To graph search sample, please refer to the readme file at the following location.

$TWISTER_HOME/samples/bfs/README.txt


Word Count
This is a simple MapReduce computation that is often use to explain the MapReduce programming model. This application does not utilize the iterative MapReduce capabilities of Twister. It is mainly used here as a starting material.

The goal of the word count application is to count the number of occurrences of the words in a collection of documents. Unlike typical MapReduce runtimes, Twister allows users to handle files at Map tasks and hence the word count map task can read a data partition (typically a file) and produce the count of words that it identifies. At the reduce tasks, these counts are summarized to produce a total word counts.

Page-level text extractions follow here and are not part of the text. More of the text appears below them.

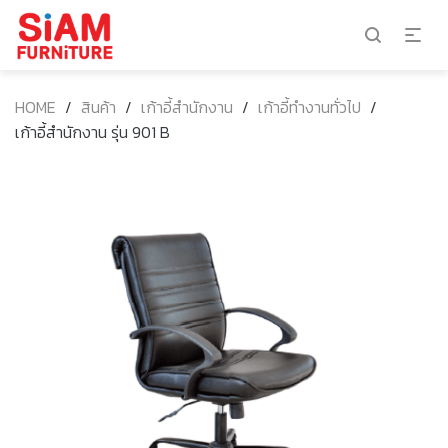
HOME
/
สินค้า
/
เก้าอี้สำนักงาน
/
เก้าอี้ทำงานทั่วไป
/
เก้าอี้สำนักงาน รุ่น 901 B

In typical word count applications implemented using other MapReduce runtimes, the map task outputs (word,1) pairs for all the words it encounter. This approach is not optimized for performance rather simple to program. With small amount of more complexity we can simply convert this map task to produce a list of (word,count) pairs corresponding to the local data partion. This is the approach used in Twister word count application.

MapReduce for Word Count

To run word count sample, please refer to the readme file at the following location.

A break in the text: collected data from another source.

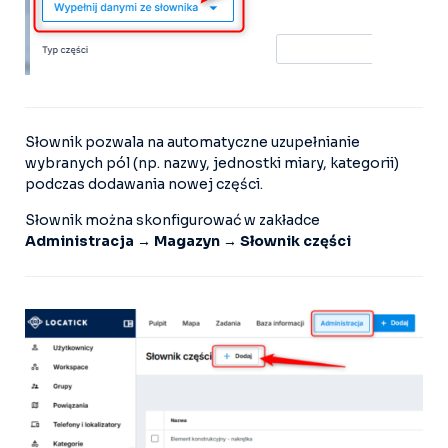
Słownik pozwala na automatyczne uzupełnianie
wybranych pól (np. nazwy, jednostki miary, kategorii)
podczas dodawania nowej części.
Słownik można skonfigurować w zakładce
Administracja → Magazyn → Słownik części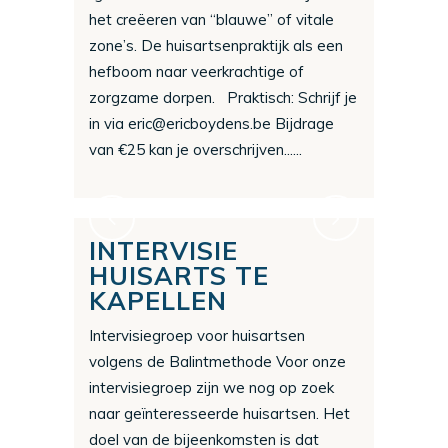
het creëeren van “blauwe” of vitale
zone’s. De huisartsenpraktijk als een
hefboom naar veerkrachtige of
zorgzame dorpen. Praktisch: Schrijf je
in via eric@ericboydens.be Bijdrage
van €25 kan je overschrijven......
INTERVISIE
HUISARTS TE
KAPELLEN
Intervisiegroep voor huisartsen
volgens de Balintmethode Voor onze
intervisiegroep zijn we nog op zoek
naar geïnteresseerde huisartsen. Het
doel van de bijeenkomsten is dat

$TWISTER_HOME/samples/wordcount/README.txt


 

High Energy Physics(HEP) Data Analysis

 

MapReduce for HEP Data Analysis

Performance of Twister (CGL-MapReduce) and Hadoop in HEP Data Analysis

As part of an effort funded by the DoE we are working with the High Energy Physics group at Caltech with their particle physics data analysis tools. The data analysis framework used by these tools is ROOT, and the analysis functions are written using an interpreted language of ROOT named CINT.

The goal of the analysis is to execute a set of analysis functions on a collection of data files produced by high-energy physics experiments. After processing each data file, the analysis produces a histogram of identified features. These histograms are then combined to produce the final result of the overall analysis. This data analysis task is both data and compute intensive and fits very well for MapReduce computation model. First figure shows the program flow of this analysis once it is converted to a MapReduce implementation and the second figure compares the performance of Twister and Hadoop for this data analysis. More details of this analysis can be found in this paper.